With respect to the claims made in Texas Treasure’s plea in intervention, we concluded
4 that: (1) Texas Treasure was not equitably subrogated to the Lanados’ rights because
there was no risk that, absent action by the trial court, the Lanados would recover twice;
and (2) summary judgment was improper as to Texas Treasure’s request for declaratory
relief, because “a shipowner required to pay maintenance and cure may recover those
payments from a third party who caused the injury, even when the employee has
already settled with that third party,” and because disputed material fact issues
remained regarding Texas Treasure’s liability. Id. at 61–63.

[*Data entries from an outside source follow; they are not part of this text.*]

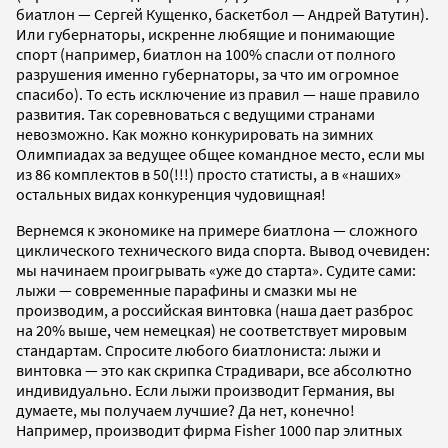
биатлон — Сергей Кущенко, баскетбол — Андрей Ватутин).
Или губернаторы, искренне любящие и понимающие
спорт (например, биатлон на 100% спасли от полного
разрушения именно губернаторы, за что им огромное
спасибо). То есть исключение из правил — наше правило
развития. Так соревноваться с ведущими странами
невозможно. Как можно конкурировать на зимних
Олимпиадах за ведущее общее командное место, если мы
из 86 комплектов в 50(!!!) просто статисты, а в «наших»
остальных видах конкуренция чудовищная!
Вернемся к экономике на примере биатлона — сложного
циклического технического вида спорта. Вывод очевиден:
мы начинаем проигрывать «уже до старта». Судите сами:
лыжи — современные парафины и смазки мы не
производим, а российская винтовка (наша дает разброс
на 20% выше, чем немецкая) не соответствует мировым
стандартам. Спросите любого биатлониста: лыжи и
винтовка — это как скрипка Страдивари, все абсолютно
индивидуально. Если лыжи производит Германия, вы
думаете, мы получаем лучшие? Да нет, конечно!
Например, производит фирма Fisher 1000 пар элитных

After remand, Christus amended its counterclaim to include claims that Texas
Treasure was liable under theories other than maintenance and cure. Specifically,
Christus added allegations that Texas Treasure breached Lanado’s written employment
agreement with the Philippines Overseas Employment Administration (“POEA”) and that
Texas Treasure breached an oral agreement arising out a telephone call made by its
representative to Christus’s business office. Christus also added claims of promissory
estoppel and fraud.
After the trial court denied a motion for directed verdict filed by Texas Treasure,
the case proceeded to trial. The jury found that: (1) Texas Treasure breached the
POEA agreement; (2) Texas Treasure orally promised to pay Christus for Lanado’s
treatment but failed to do so, and Christus substantially relied to its detriment on Texas
Treasure’s promise; (3) Texas Treasure committed fraud against Christus; (4) Christus’s
negligence, if any, did not proximately cause any of Lanado’s injuries; (5) Lanado’s
reasonable and necessary hospital expenses were $762,948.631; and (6) Christus was
entitled to trial attorney’s fees of $557,384.63 as well as conditional appellate fees.
1 The jury therefore implicitly concluded that, of the $1,089,959.82 actually charged by Christus, $327,011.19 was either unreasonable or unnecessary.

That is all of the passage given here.